Подобная перспектива полностью устраивала Председателя, всегда преклонявшегося перед идеей классового насилия. К концу 1964 года Мао и Лю Шаоци стали намного ближе друг другу, чем тогда, когда всем уже было ясно, что второй явится бесспорным наследником первого. Но внешнее проявление единства оказалось обманчивым.


Принятое Мао в 1952 году решение уйти на «второй план» было вызвано отчасти его желанием сбросить с себя каждодневную рутину обязанностей главы государства и сосредоточиться на решении стратегических вопросов. Другая составляющая крылась в намерении дать предполагаемым преемникам возможность набраться — под его руководством — опыта в делах управления партией и правительством страны. События в Советском Союзе заставили Председателя поменять обе цели местами. Маленков, сказал Мао позже, не смог удержаться у власти потому, что Сталин никогда не давал ему возможности постоять у руля. Вот почему, объяснял он, «мне требовалось, чтобы Лю и другие заработали свой авторитет еще до того, как я уйду в мир иной».

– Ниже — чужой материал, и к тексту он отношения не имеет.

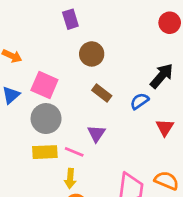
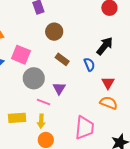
blue semicircle: (139, 101) -> (89, 64), turned 104
gray circle: (46, 119) -> (34, 78), moved
yellow rectangle: (45, 152) -> (17, 118), moved
orange semicircle: (167, 181) -> (109, 103), moved

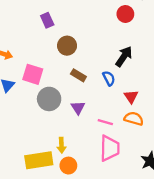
pink line: (44, 102) -> (105, 122), moved
yellow rectangle: (17, 118) -> (39, 160), moved, size x1.4

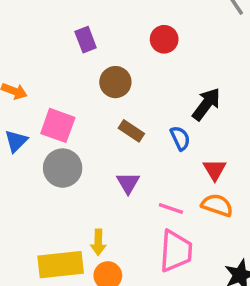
red circle: (125, 14) -> (164, 39), moved
gray circle: (49, 99) -> (63, 168), moved

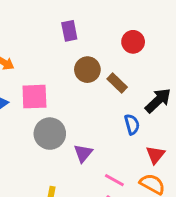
pink square: (58, 125) -> (34, 97), turned -32
brown rectangle: (131, 131) -> (117, 83), moved
gray circle: (63, 168) -> (50, 134), moved

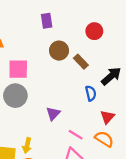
gray circle: (50, 134) -> (15, 96), moved

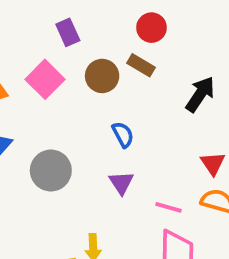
brown rectangle: (81, 62) -> (141, 65), moved
pink square: (18, 69) -> (45, 79), moved, turned -30
blue semicircle: (91, 93) -> (123, 135), moved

Но урок, извлеченный из опыта Советского Союза, этим не исчерпывался. В глазах Мао Н. С. Хрущев зарекомендовал себя еще менее достойным продолжателем дела революции, который «предал не только знамя Сталина, но и Ленина». Под его руководством СССР превратился в государство ревизионистов, строящих капиталистическое общество. Наследие Маркса и Ленина оказалось отброшенным из-за неспособности Сталина подготовить себе надежную смену.

Вплоть до 1961 года у Мао не было и тени сомнения в том, что, остановив свой выбор на Лю Шаоци, он поступил мудро. Замкнутый, не имеющий ни друзей, ни маленьких человеческих слабостей, ни чувства юмора, Лю был фигурой довольно устрашающей, чья феноменальная энергия полностью направлялась в русло служения партии. На практике это означало осуществление того, что наметил сам Мао. Исключительно требовательный к себе и своей семье, Лю всячески избегал любых привилегий, в глазах общества его личность представляла символ пуританской чистоты. Он работал по восемнадцать часов в день, а когда случайно обнаружил, что за работу в ночные часы ему дополнительно начислили один юань (около сорока центов по тогдашнему курсу), настоял на том, чтобы вернуть его в кассу из следующей зарплаты.

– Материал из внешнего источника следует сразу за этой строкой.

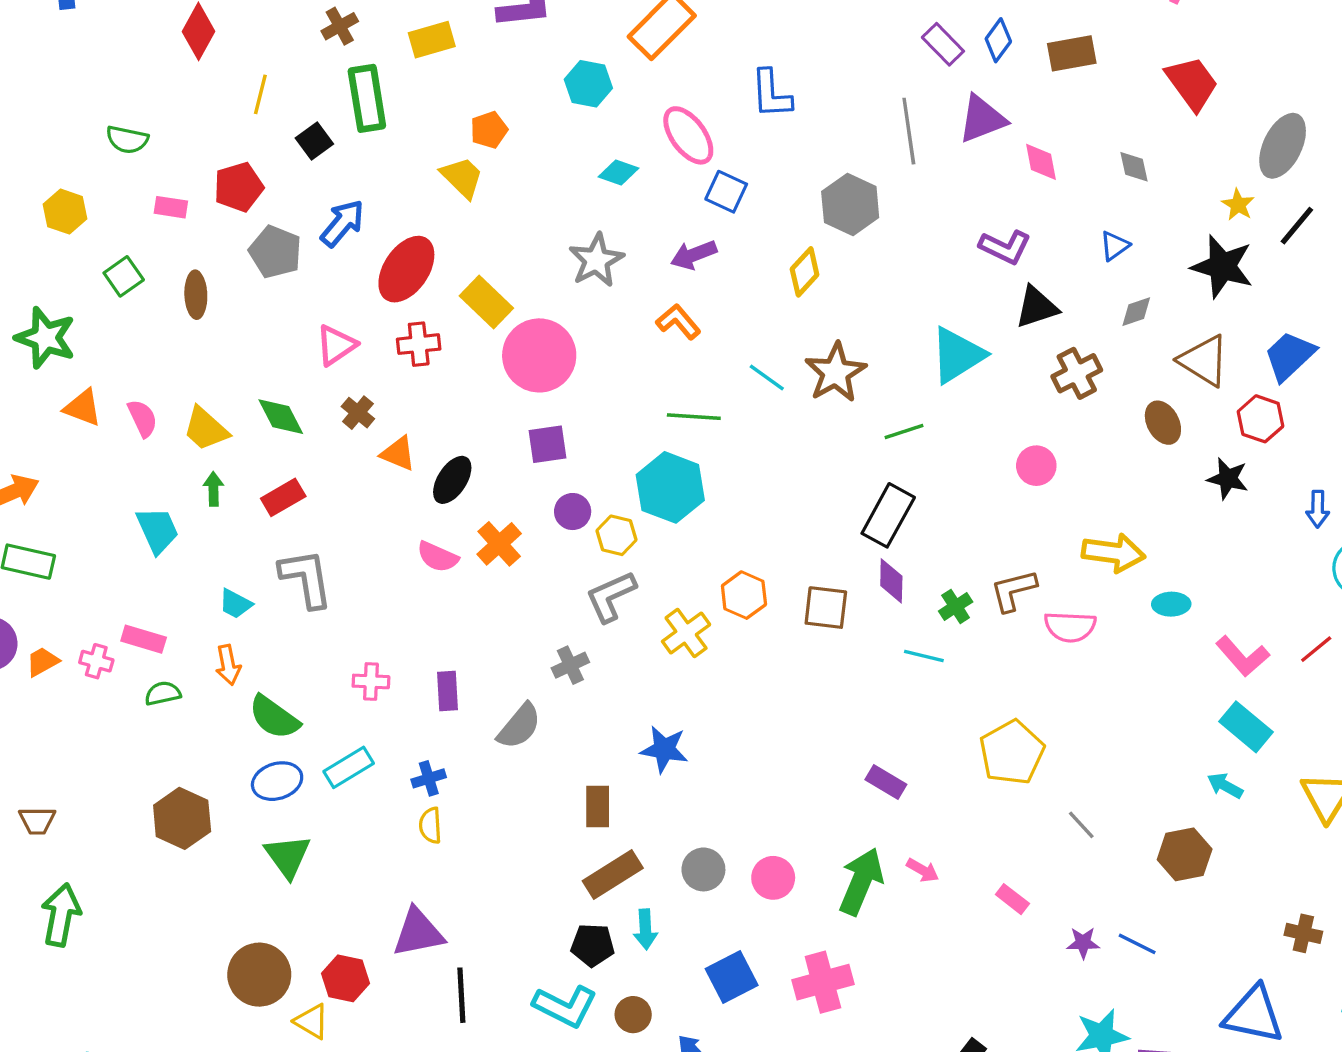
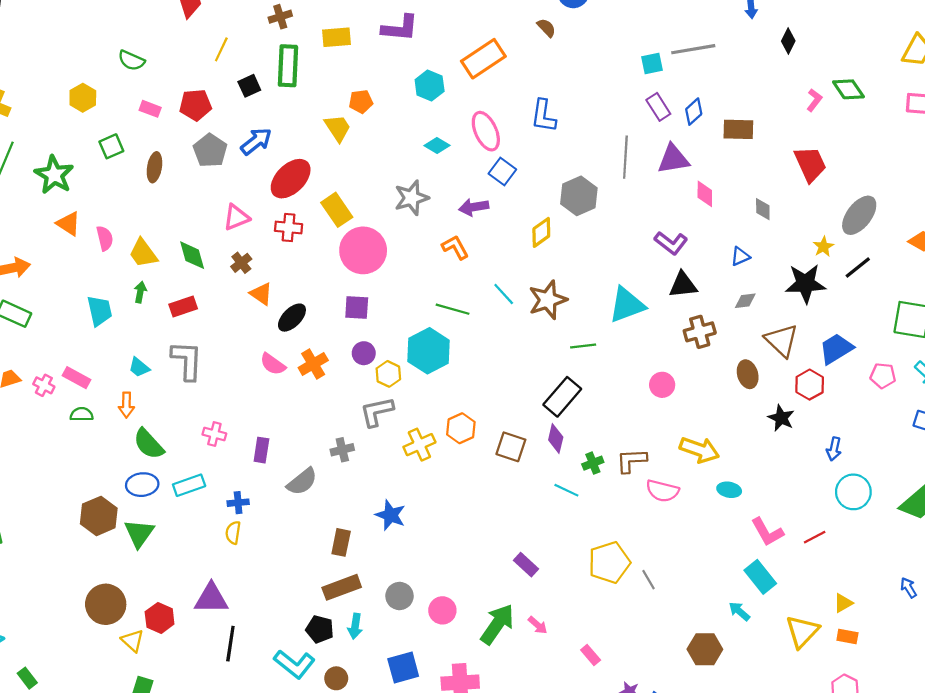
black star: (1222, 267) -> (805, 284), turned -30
brown hexagon: (182, 818) -> (99, 516), moved
gray line: (1081, 825) -> (648, 580), moved

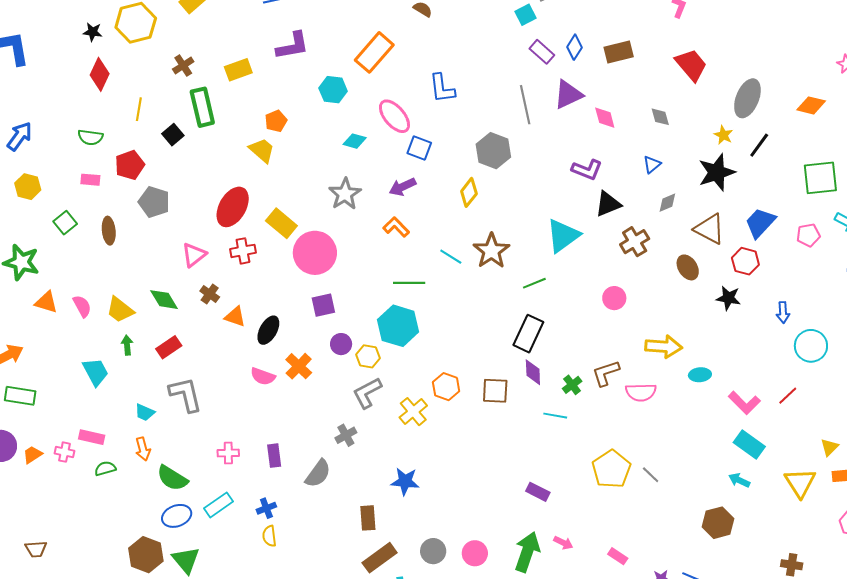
green semicircle: (131, 60) -> (90, 137), moved
blue arrow: (256, 141) -> (20, 136), moved

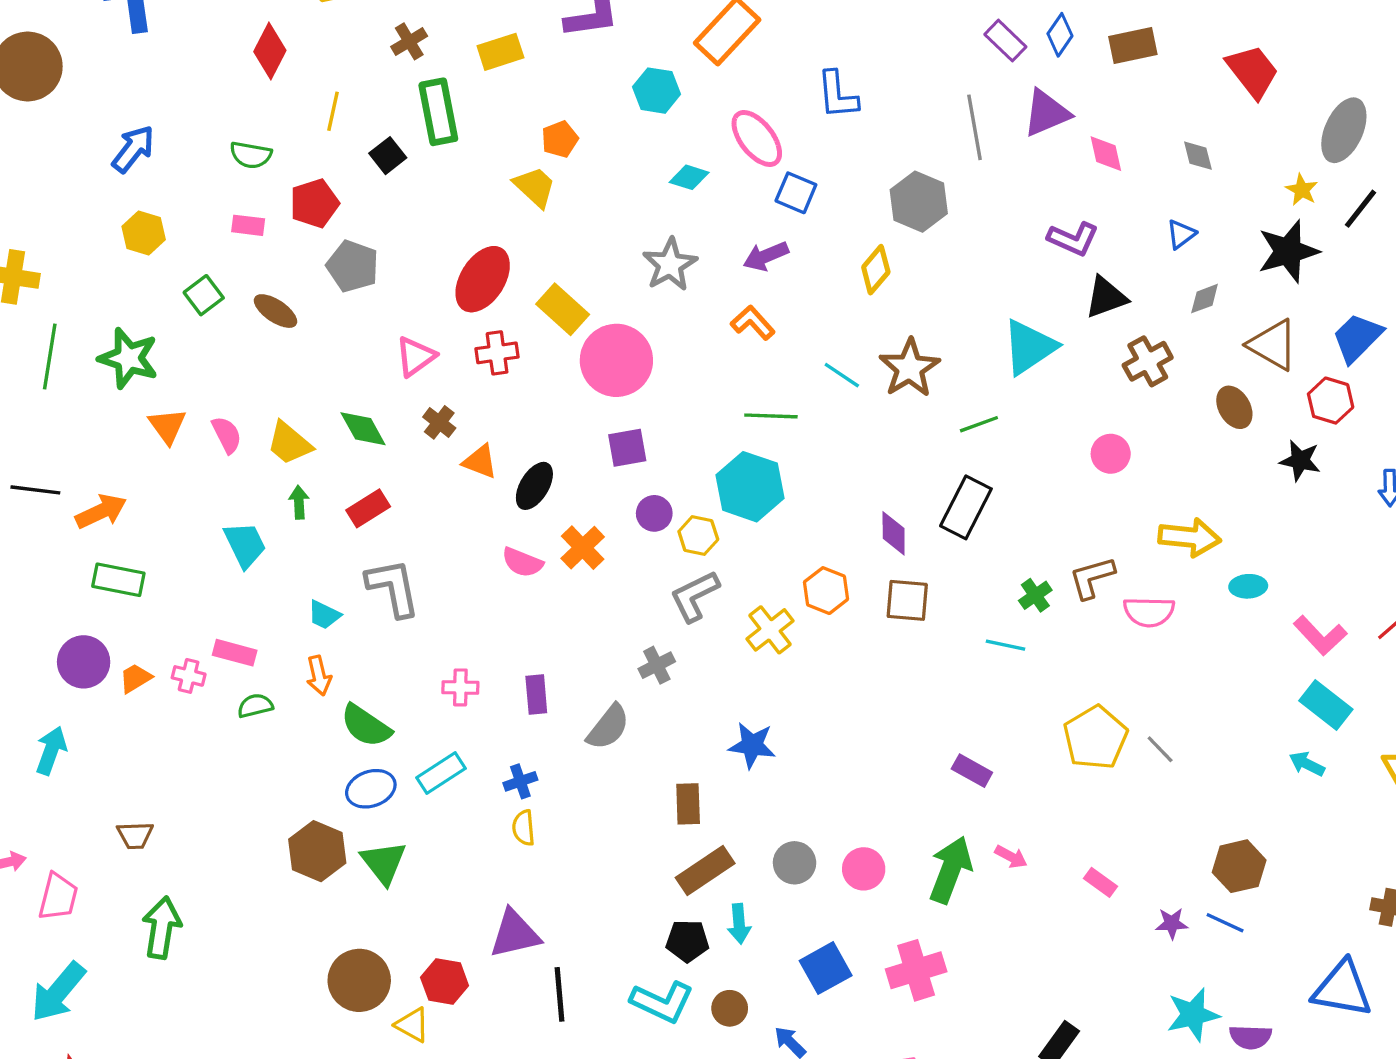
brown ellipse: (109, 231) -> (276, 311), turned -52
orange triangle: (46, 302) -> (167, 426), turned 35
purple diamond: (533, 372) -> (894, 533), moved
brown hexagon: (718, 523) -> (1239, 866), moved

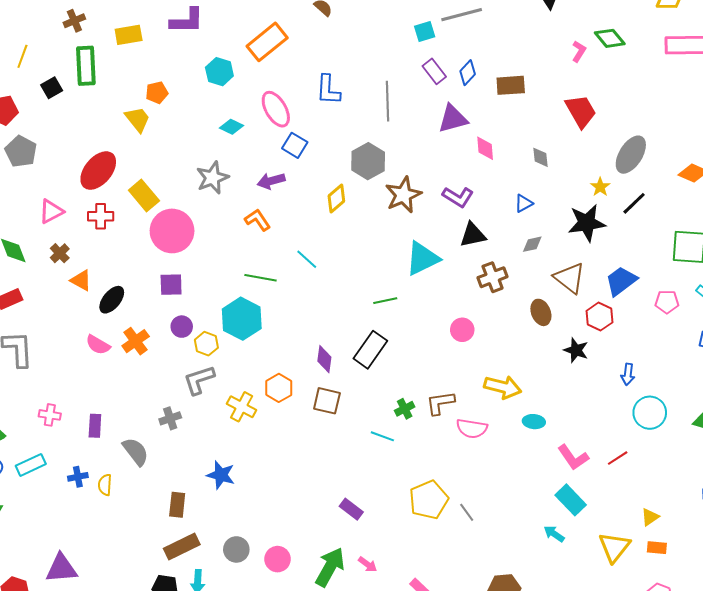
gray line: (974, 127) -> (388, 101), moved
brown star: (910, 368) -> (403, 195), moved
yellow cross: (770, 630) -> (242, 407), turned -32
gray semicircle: (608, 727) -> (136, 452), turned -84
yellow semicircle: (524, 828) -> (105, 485), moved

После того как в сентябре 1961 года Мао сообщил фельдмаршалу Монтгомери о том, что Лю официально назван преемником поста Председателя, его слова очень быстро стали известны высшему эшелону партийного руководства. Очевидно, решили там, Мао готовится к очередному съезду партии, который сделает его Почетным Председателем, что и предусматривалось Конституцией 1958 года.

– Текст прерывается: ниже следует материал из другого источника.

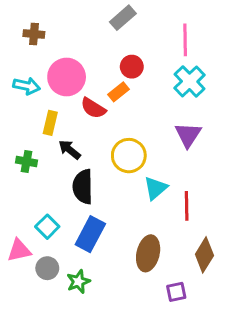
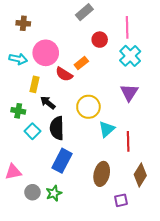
red circle: (132, 67) -> (100, 40), moved
cyan square: (47, 227) -> (32, 131), moved
gray circle: (47, 268) -> (32, 192), moved

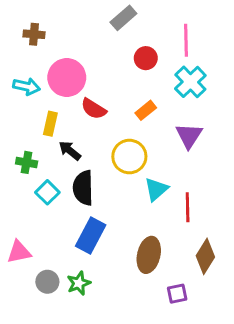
orange rectangle: (81, 63) -> (146, 110), moved

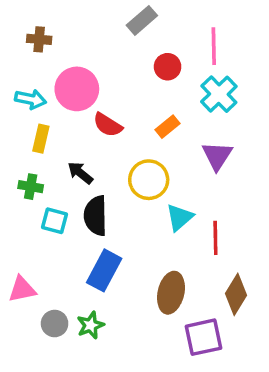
yellow rectangle: (50, 124) -> (41, 139), moved
cyan square: (47, 192) -> (55, 221), turned -30
purple square: (177, 294) -> (203, 337), size x1.6

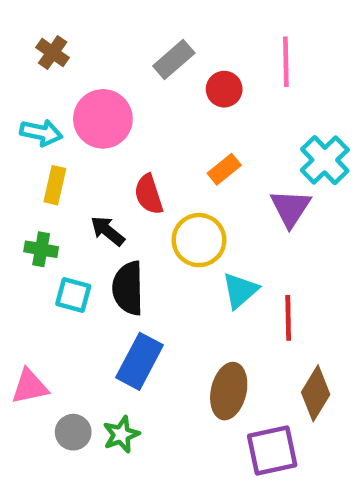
gray rectangle: (142, 20) -> (174, 59), moved
brown cross: (39, 39) -> (53, 53), turned 30
cyan cross: (219, 94) -> (325, 160), moved
red semicircle: (108, 125) -> (149, 194), moved, turned 40

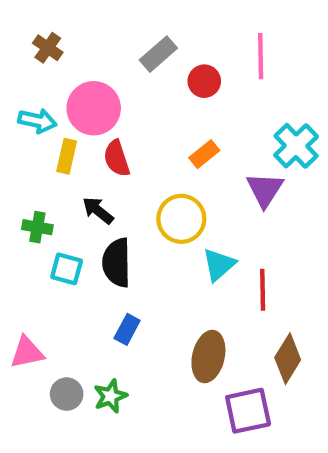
yellow rectangle: (55, 185) -> (67, 156), moved
red semicircle: (149, 194) -> (117, 158), moved
blue rectangle: (140, 361) -> (127, 329), size x0.6

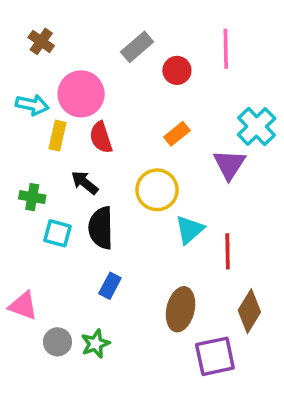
pink triangle: (27, 352) -> (23, 306), turned 32

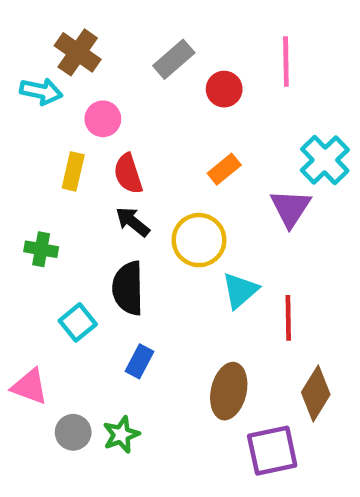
brown cross: (41, 41) -> (78, 52), moved, size x1.4
pink circle: (81, 94) -> (103, 119), size x0.6
cyan arrow: (32, 105) -> (41, 91), moved
black arrow: (85, 183) -> (133, 222), moved
cyan square: (57, 233) -> (78, 322), moved, turned 36

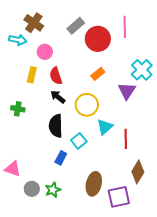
red circle: (224, 89) -> (98, 39), size x1.6
cyan square: (78, 322) -> (79, 141), moved
brown ellipse: (229, 391) -> (94, 184), moved

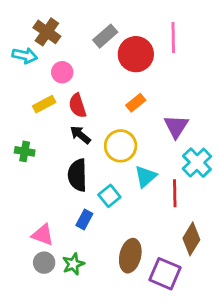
cyan cross: (142, 70) -> (197, 163), moved
yellow rectangle: (32, 75) -> (44, 104), turned 49
pink triangle: (13, 169) -> (43, 235), moved
purple square: (119, 197) -> (165, 274), turned 35

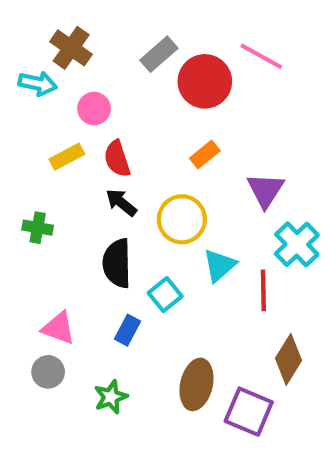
pink line: (173, 37) -> (261, 56), turned -60
pink triangle: (43, 235) -> (59, 328), moved
gray circle: (44, 263) -> (48, 372), moved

На первомайские праздники и День образования КНР «Жэньминь жибао» рядом с портретом Мао напечатала и портрет Лю Шаоци, такого же размера. Его статьи изучались наряду с работами Мао (как это было двадцатью годами ранее в Яньани). По предложению Председателя началась подготовка к изданию «избранных трудов» Лю, чего, кроме самого вождя, в стране не удостаивался еще никто. Вышедшее в 1930 году из-под пера Лю Шаоци эссе «Как стать настоящим коммунистом» переиздали в виде брошюры тиражом в восемнадцать миллионов экземпляров.

Все это вовсе не означало, что между двумя руководителями отсутствовали всякие трения. В отличие от гибкого Чжоу Эньлая, для которого преданность Мао стала религией, или от льстивого Линь Бяо Лю сохранил самостоятельность мышления (что и заставило Председателя остановить свой выбор именно на нем). Временами Мао упрекал его: в 1947-м — за «левачество» при осуществлении земельной реформы, в 1953-м — использовав дело Гао Гана, чтобы ограничить независимость ближайшего коллеги. Стремление Лю во всем поступать по-своему раздражало Мао, но пока еще ничто не предвещало грозы.

Ситуация начала меняться весной 1962 года.

Первый повод к явному неудовольствию Мао дала критика Лю в адрес «большого скачка», которая прозвучала на «совещании семи тысяч». Более значимой явилась для него нехватка устойчивости, проявленная будущим преемником в период пятимесячного отсутствия Председателя. Если Лю так легко пошел на попятную, когда столкнулся с экономическими трудностями — принятые им меры означали уход от фундаментальных принципов социализма, — как можно доверить ему продолжение дела, ставшего для Мао целью жизни? Выглядело это так, будто Председатель, уйдя на время в тень, оставил Лю кусок веревки, которую тот немедленно захлестнул вокруг собственной шеи. В течение двух лет Мао сохранял свои наблюдения в тайне, но вера его в более молодого коллегу была серьезно подорвана.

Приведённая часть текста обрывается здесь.